In questi giorni ho continuato a mettere a posto la legna, a spaccare i ceppi che altrimenti non entrerebbero nel potagé: un lavoro che, quando non piove, mi fa passare la giornata. Avevo quasi terminato l’opera, mi restava un ultimo mucchio di legna coperto da una lamiera zincata, ondulata: appena l’ho alzata si è levato un piccolo sciame di vespe. Infatti sotto la lamiera ci sono quattro nidi di vespe e le nuove nate erano appena uscite dal nido e svolazzavano incerte tutt’intorno. Istintivamente mi sono allontanato e qualcuna di loro mi ha seguito per qualche metro con fare minaccioso. Non ho ammoniaca in casa come rimedio e quindi avevo paura di subire qualche puntura.
Poiché avevo voglia di terminare il lavoro, sono andato a cercare nel magazzino dell’insetticida. Volevo sterminarle! Nello stesso tempo però non mi andava di usare quella roba chimica così violenta… erano appena nate.

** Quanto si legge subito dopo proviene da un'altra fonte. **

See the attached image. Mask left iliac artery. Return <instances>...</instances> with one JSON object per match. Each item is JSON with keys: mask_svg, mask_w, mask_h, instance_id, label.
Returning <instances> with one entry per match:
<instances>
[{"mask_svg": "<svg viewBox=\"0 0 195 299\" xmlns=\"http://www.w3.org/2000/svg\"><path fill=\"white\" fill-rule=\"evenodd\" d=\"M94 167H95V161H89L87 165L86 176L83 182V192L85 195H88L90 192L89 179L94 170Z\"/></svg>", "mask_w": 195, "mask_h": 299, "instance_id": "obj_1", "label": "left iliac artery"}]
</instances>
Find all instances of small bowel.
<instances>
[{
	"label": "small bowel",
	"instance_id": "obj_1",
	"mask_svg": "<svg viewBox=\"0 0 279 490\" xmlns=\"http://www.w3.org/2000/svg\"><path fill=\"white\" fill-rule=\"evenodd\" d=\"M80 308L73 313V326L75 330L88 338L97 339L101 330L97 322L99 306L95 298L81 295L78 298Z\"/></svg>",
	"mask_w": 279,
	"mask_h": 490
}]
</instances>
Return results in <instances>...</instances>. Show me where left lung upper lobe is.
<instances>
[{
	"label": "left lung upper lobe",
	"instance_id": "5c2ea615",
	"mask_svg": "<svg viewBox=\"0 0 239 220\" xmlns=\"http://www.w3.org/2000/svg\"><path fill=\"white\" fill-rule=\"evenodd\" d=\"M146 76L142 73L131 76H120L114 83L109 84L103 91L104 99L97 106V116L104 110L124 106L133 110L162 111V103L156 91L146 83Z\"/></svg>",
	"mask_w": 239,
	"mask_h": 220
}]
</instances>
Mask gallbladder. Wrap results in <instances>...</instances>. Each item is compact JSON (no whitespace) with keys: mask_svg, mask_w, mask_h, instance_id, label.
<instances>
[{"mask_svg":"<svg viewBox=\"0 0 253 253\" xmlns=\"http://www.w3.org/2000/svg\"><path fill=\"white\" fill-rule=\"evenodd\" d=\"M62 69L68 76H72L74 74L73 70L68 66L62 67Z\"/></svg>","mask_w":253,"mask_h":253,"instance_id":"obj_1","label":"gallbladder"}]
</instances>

E, dopo tutto, ero stato io a ribaltargli il nido. Così ho fermato il lavoro, e sono tornato in casa ad aspettare. Il giorno dopo sono andato a controllare e le vespe non c’erano più. Su un palo dell’orto vicino mi guardava sorniona una ghiandaia mentre con il becco si lisciava le piume.
Quindi, caro il mio ex vicino di casa, visto che di tempo ora ne hai anche tu, volevo dirti che puoi anche aspettare prima di farti travolgere dalla frenesia dell’uscire di casa o di voler risolvere le cose all’istante, sempre con la tua noiosa urgenza. Forse queste restrizioni ti faranno finalmente riflettere sul valore del tempo e sulle priorità delle tue urgenze che ti paiono inderogabili.

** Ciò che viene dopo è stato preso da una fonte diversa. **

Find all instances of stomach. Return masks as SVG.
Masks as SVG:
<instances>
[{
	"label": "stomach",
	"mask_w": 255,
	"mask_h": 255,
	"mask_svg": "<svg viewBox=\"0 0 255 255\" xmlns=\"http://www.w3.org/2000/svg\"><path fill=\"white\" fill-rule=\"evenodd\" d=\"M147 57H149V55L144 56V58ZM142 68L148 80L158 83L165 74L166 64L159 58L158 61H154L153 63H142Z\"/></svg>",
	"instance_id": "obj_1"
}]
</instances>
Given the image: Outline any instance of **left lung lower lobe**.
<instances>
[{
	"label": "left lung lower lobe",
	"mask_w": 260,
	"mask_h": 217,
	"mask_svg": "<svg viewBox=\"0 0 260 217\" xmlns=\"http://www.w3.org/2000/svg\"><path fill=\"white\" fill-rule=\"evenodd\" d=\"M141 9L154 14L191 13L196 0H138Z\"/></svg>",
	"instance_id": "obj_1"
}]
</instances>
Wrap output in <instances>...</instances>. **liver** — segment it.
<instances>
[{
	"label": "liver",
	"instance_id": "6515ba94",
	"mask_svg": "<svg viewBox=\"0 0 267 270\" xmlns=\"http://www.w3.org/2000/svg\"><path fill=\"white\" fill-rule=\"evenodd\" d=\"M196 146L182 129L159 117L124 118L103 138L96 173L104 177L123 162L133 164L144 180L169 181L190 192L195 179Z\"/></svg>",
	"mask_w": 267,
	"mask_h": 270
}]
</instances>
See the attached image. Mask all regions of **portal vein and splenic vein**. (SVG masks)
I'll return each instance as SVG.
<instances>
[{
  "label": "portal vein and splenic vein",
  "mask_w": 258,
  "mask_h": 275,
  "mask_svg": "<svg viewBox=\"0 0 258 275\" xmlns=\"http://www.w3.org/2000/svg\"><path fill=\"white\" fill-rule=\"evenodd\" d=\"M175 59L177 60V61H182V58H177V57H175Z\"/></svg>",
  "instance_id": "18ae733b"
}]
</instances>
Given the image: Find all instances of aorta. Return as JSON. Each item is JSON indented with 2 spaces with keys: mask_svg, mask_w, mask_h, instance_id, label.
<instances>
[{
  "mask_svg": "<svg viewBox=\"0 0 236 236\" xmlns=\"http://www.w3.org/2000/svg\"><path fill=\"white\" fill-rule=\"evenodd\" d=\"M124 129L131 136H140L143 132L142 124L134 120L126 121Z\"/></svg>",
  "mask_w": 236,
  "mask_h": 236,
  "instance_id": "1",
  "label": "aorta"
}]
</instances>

Forse questo tempo ritrovato adesso ti fa un po’ paura perché non sei più allenato a pensare in solitudine. Guarda che studi scientifici – ignorantone che non sei altro – dimostrano che annoiarsi fa bene. Anzi, al posto di riempire i piccoli momenti di noia con il cellulare, con il computer o con qualsiasi altra cosa, oggi in questa situazione possiamo finalmente imparare a goderceli con tranquillità. Ci permettono di sviluppare una maggiore creatività e sono, sostanzialmente, molto utili al nostro cervello.
Vivevamo in una società dove tutto andava veloce, gli impegni si susseguivano uno dopo l’altro, il tempo stringeva e doveva essere organizzato in maniera minuziosa. La vita senza un obiettivo da inseguire sembra vuota, per essere appagati bisogna desiderare qualcosa e cercare di raggiungerlo in tutti i modi. Per questo motivo la noia, cioè la totale assenza di impulsi e desideri, viene vista come un qualcosa di estremamente negativo, un’emozione da evitare a tutti i costi. In realtà è in grado di farci connettere al nostro io interiore, di farci scoprire quali sono realmente le cose importanti per noi e ci consente di vedere tutto il resto come una mera occupazione del tempo.
Forse ci fa così tanta paura proprio per questo? Forse fermandoci ad annoiarci ci renderemmo conto di quanto, in realtà, sono vuote le nostre vite in costante movimento?
Mio caro ex vicino, prova ad annoiarti sinceramente, trovando le risposte a queste domande!”